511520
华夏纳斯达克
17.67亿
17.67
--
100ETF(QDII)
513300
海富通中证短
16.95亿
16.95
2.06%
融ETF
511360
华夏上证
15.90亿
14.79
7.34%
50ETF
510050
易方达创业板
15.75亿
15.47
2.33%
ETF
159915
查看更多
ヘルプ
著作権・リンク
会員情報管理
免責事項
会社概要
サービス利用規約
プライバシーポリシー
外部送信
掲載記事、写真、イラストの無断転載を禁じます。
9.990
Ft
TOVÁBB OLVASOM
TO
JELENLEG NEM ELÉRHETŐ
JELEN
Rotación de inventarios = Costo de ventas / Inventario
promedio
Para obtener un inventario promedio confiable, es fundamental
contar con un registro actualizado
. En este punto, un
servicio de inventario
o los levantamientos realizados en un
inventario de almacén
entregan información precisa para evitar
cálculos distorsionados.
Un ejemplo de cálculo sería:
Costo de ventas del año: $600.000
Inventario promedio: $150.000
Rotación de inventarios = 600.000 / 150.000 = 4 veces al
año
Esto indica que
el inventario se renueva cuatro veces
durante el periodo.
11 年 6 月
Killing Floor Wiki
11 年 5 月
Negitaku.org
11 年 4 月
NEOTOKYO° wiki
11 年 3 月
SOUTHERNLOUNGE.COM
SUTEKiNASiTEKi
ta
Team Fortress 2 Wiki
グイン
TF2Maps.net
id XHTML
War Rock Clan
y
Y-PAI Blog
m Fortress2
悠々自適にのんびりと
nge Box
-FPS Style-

...

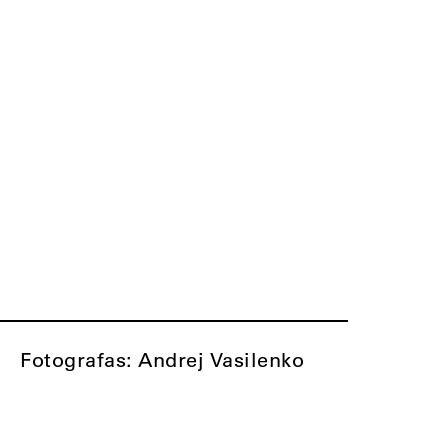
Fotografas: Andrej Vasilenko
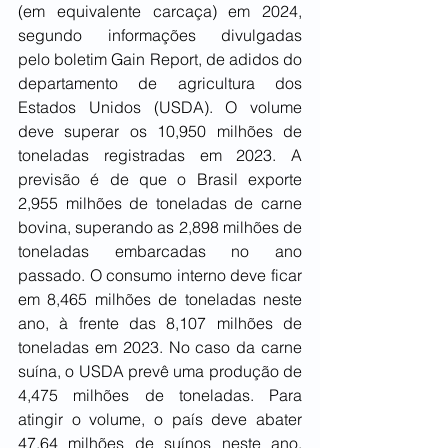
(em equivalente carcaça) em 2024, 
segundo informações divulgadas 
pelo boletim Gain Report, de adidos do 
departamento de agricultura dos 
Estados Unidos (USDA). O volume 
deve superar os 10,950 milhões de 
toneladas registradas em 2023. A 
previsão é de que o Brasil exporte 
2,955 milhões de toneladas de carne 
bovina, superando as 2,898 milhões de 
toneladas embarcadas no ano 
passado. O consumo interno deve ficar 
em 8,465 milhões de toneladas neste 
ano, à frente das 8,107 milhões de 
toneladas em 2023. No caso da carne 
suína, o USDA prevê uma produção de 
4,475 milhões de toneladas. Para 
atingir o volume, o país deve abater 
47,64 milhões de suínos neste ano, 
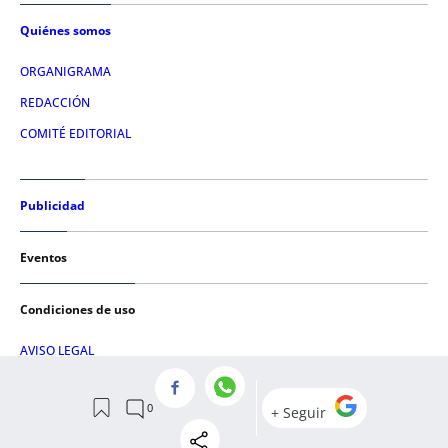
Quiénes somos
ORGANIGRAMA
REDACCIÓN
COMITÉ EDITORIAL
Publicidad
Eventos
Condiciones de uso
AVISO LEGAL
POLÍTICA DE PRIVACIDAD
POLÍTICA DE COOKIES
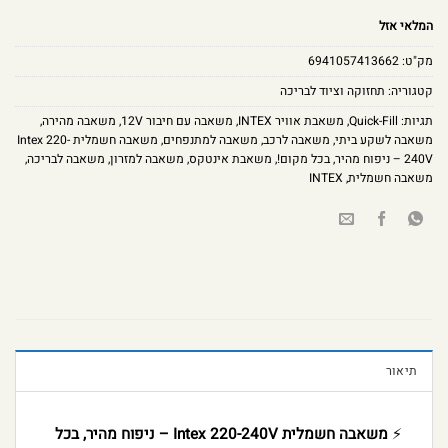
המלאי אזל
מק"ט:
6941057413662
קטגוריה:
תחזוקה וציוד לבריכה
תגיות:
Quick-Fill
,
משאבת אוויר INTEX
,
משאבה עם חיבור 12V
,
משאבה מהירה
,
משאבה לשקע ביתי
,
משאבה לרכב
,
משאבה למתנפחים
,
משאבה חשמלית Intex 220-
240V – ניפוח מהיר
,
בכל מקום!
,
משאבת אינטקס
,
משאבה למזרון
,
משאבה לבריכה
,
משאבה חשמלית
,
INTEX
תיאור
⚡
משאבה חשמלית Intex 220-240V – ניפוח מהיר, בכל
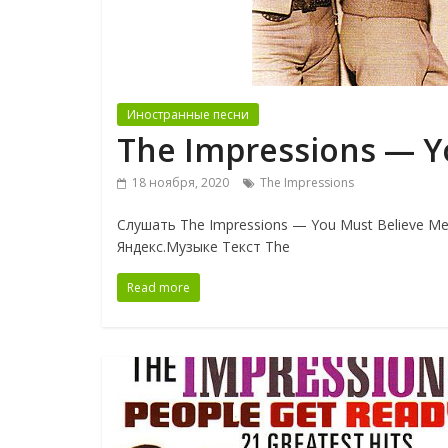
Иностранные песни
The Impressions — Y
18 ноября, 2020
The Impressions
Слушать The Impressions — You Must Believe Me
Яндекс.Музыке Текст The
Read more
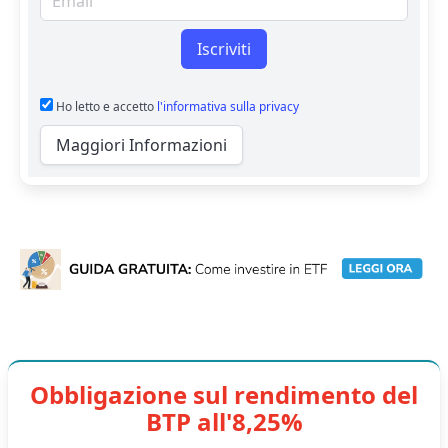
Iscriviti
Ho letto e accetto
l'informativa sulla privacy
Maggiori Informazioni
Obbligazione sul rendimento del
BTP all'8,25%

**What to produce**. Show each line in the entries that holds the string "deve".

**Result for this task**.
deve superar os 10,950 milhões de 
passado. O consumo interno deve ficar 
atingir o volume, o país deve abater 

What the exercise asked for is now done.